━━━ RECORDS FOR PROCESSING ━━━

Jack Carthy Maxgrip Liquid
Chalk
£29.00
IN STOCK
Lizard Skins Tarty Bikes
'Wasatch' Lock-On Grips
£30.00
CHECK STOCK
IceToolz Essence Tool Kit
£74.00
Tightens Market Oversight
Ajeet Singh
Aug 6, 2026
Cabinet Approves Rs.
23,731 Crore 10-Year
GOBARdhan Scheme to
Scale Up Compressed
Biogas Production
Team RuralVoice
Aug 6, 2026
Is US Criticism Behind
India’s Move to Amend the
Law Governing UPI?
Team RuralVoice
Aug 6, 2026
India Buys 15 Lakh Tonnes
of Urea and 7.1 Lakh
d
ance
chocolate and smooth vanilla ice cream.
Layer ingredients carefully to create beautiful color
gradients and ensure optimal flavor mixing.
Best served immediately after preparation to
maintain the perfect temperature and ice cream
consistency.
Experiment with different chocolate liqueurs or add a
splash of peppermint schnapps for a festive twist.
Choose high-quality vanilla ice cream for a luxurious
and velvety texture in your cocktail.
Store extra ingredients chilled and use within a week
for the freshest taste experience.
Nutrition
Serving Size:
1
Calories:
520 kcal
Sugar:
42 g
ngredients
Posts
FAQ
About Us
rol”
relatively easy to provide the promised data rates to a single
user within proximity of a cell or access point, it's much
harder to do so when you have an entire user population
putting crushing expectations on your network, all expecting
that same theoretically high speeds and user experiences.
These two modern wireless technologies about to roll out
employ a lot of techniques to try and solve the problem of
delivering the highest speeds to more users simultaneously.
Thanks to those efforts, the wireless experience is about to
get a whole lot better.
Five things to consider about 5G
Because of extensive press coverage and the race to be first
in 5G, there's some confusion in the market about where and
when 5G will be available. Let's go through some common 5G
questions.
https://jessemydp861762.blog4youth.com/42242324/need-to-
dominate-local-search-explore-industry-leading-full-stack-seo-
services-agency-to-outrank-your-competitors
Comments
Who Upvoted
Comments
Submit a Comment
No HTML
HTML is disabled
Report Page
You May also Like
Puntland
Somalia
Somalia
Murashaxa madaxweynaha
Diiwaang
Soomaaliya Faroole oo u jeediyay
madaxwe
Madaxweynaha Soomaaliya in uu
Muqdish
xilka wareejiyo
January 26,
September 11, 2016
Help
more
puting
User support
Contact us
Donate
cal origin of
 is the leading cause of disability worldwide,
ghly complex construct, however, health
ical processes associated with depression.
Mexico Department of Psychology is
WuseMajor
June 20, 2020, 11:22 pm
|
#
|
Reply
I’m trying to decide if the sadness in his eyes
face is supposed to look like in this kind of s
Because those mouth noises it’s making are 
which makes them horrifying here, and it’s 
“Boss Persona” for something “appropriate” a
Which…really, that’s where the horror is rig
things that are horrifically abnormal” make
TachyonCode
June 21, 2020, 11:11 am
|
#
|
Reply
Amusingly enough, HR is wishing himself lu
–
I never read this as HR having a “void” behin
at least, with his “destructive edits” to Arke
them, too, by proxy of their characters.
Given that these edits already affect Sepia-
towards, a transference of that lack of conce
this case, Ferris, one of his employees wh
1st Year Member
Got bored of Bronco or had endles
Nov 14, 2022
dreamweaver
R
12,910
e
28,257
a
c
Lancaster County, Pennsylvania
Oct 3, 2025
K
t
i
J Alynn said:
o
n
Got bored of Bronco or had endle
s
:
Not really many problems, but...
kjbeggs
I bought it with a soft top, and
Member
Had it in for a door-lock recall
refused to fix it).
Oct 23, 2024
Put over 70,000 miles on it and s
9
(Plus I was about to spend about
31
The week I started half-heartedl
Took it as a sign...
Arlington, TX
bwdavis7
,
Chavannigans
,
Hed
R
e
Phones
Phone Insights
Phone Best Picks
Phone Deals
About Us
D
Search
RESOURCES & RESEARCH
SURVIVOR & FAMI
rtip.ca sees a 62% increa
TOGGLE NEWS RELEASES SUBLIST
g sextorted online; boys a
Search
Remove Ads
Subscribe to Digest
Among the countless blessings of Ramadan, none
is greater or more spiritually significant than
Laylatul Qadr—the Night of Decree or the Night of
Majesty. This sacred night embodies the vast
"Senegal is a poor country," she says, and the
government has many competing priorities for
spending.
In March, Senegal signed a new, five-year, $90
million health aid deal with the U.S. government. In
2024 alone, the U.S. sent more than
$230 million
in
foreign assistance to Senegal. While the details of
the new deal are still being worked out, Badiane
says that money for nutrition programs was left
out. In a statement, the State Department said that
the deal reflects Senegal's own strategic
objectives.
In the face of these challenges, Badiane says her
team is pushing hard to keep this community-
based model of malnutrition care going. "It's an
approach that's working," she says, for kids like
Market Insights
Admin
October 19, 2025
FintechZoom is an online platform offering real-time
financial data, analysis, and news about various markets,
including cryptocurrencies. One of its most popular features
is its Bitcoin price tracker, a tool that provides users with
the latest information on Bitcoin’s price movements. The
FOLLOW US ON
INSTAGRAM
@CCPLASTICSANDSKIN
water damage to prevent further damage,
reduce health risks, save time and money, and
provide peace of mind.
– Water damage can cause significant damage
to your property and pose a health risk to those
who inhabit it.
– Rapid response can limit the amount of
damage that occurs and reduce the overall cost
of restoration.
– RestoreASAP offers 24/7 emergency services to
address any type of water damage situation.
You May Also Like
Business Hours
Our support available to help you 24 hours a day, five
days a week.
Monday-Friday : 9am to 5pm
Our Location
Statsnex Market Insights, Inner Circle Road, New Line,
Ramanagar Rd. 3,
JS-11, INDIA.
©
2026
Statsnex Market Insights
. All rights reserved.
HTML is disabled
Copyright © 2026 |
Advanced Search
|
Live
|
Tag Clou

━━━

__WHAT YOU SHOULD DO__
This exercise requires an exact copy of all the records.

__RESPONSE BELOW__
Jack Carthy Maxgrip Liquid
Chalk
£29.00
IN STOCK
Lizard Skins Tarty Bikes
'Wasatch' Lock-On Grips
£30.00
CHECK STOCK
IceToolz Essence Tool Kit
£74.00
Tightens Market Oversight
Ajeet Singh
Aug 6, 2026
Cabinet Approves Rs.
23,731 Crore 10-Year
GOBARdhan Scheme to
Scale Up Compressed
Biogas Production
Team RuralVoice
Aug 6, 2026
Is US Criticism Behind
India’s Move to Amend the
Law Governing UPI?
Team RuralVoice
Aug 6, 2026
India Buys 15 Lakh Tonnes
of Urea and 7.1 Lakh
d
ance
chocolate and smooth vanilla ice cream.
Layer ingredients carefully to create beautiful color
gradients and ensure optimal flavor mixing.
Best served immediately after preparation to
maintain the perfect temperature and ice cream
consistency.
Experiment with different chocolate liqueurs or add a
splash of peppermint schnapps for a festive twist.
Choose high-quality vanilla ice cream for a luxurious
and velvety texture in your cocktail.
Store extra ingredients chilled and use within a week
for the freshest taste experience.
Nutrition
Serving Size:
1
Calories:
520 kcal
Sugar:
42 g
ngredients
Posts
FAQ
About Us
rol”
relatively easy to provide the promised data rates to a single
user within proximity of a cell or access point, it's much
harder to do so when you have an entire user population
putting crushing expectations on your network, all expecting
that same theoretically high speeds and user experiences.
These two modern wireless technologies about to roll out
employ a lot of techniques to try and solve the problem of
delivering the highest speeds to more users simultaneously.
Thanks to those efforts, the wireless experience is about to
get a whole lot better.
Five things to consider about 5G
Because of extensive press coverage and the race to be first
in 5G, there's some confusion in the market about where and
when 5G will be available. Let's go through some common 5G
questions.
https://jessemydp861762.blog4youth.com/42242324/need-to-
dominate-local-search-explore-industry-leading-full-stack-seo-
services-agency-to-outrank-your-competitors
Comments
Who Upvoted
Comments
Submit a Comment
No HTML
HTML is disabled
Report Page
You May also Like
Puntland
Somalia
Somalia
Murashaxa madaxweynaha
Diiwaang
Soomaaliya Faroole oo u jeediyay
madaxwe
Madaxweynaha Soomaaliya in uu
Muqdish
xilka wareejiyo
January 26,
September 11, 2016
Help
more
puting
User support
Contact us
Donate
cal origin of
 is the leading cause of disability worldwide,
ghly complex construct, however, health
ical processes associated with depression.
Mexico Department of Psychology is
WuseMajor
June 20, 2020, 11:22 pm
|
#
|
Reply
I’m trying to decide if the sadness in his eyes
face is supposed to look like in this kind of s
Because those mouth noises it’s making are 
which makes them horrifying here, and it’s 
“Boss Persona” for something “appropriate” a
Which…really, that’s where the horror is rig
things that are horrifically abnormal” make
TachyonCode
June 21, 2020, 11:11 am
|
#
|
Reply
Amusingly enough, HR is wishing himself lu
–
I never read this as HR having a “void” behin
at least, with his “destructive edits” to Arke
them, too, by proxy of their characters.
Given that these edits already affect Sepia-
towards, a transference of that lack of conce
this case, Ferris, one of his employees wh
1st Year Member
Got bored of Bronco or had endles
Nov 14, 2022
dreamweaver
R
12,910
e
28,257
a
c
Lancaster County, Pennsylvania
Oct 3, 2025
K
t
i
J Alynn said:
o
n
Got bored of Bronco or had endle
s
:
Not really many problems, but...
kjbeggs
I bought it with a soft top, and
Member
Had it in for a door-lock recall
refused to fix it).
Oct 23, 2024
Put over 70,000 miles on it and s
9
(Plus I was about to spend about
31
The week I started half-heartedl
Took it as a sign...
Arlington, TX
bwdavis7
,
Chavannigans
,
Hed
R
e
Phones
Phone Insights
Phone Best Picks
Phone Deals
About Us
D
Search
RESOURCES & RESEARCH
SURVIVOR & FAMI
rtip.ca sees a 62% increa
TOGGLE NEWS RELEASES SUBLIST
g sextorted online; boys a
Search
Remove Ads
Subscribe to Digest
Among the countless blessings of Ramadan, none
is greater or more spiritually significant than
Laylatul Qadr—the Night of Decree or the Night of
Majesty. This sacred night embodies the vast
"Senegal is a poor country," she says, and the
government has many competing priorities for
spending.
In March, Senegal signed a new, five-year, $90
million health aid deal with the U.S. government. In
2024 alone, the U.S. sent more than
$230 million
in
foreign assistance to Senegal. While the details of
the new deal are still being worked out, Badiane
says that money for nutrition programs was left
out. In a statement, the State Department said that
the deal reflects Senegal's own strategic
objectives.
In the face of these challenges, Badiane says her
team is pushing hard to keep this community-
based model of malnutrition care going. "It's an
approach that's working," she says, for kids like
Market Insights
Admin
October 19, 2025
FintechZoom is an online platform offering real-time
financial data, analysis, and news about various markets,
including cryptocurrencies. One of its most popular features
is its Bitcoin price tracker, a tool that provides users with
the latest information on Bitcoin’s price movements. The
FOLLOW US ON
INSTAGRAM
@CCPLASTICSANDSKIN
water damage to prevent further damage,
reduce health risks, save time and money, and
provide peace of mind.
– Water damage can cause significant damage
to your property and pose a health risk to those
who inhabit it.
– Rapid response can limit the amount of
damage that occurs and reduce the overall cost
of restoration.
– RestoreASAP offers 24/7 emergency services to
address any type of water damage situation.
You May Also Like
Business Hours
Our support available to help you 24 hours a day, five
days a week.
Monday-Friday : 9am to 5pm
Our Location
Statsnex Market Insights, Inner Circle Road, New Line,
Ramanagar Rd. 3,
JS-11, INDIA.
©
2026
Statsnex Market Insights
. All rights reserved.
HTML is disabled
Copyright © 2026 |
Advanced Search
|
Live
|
Tag Clou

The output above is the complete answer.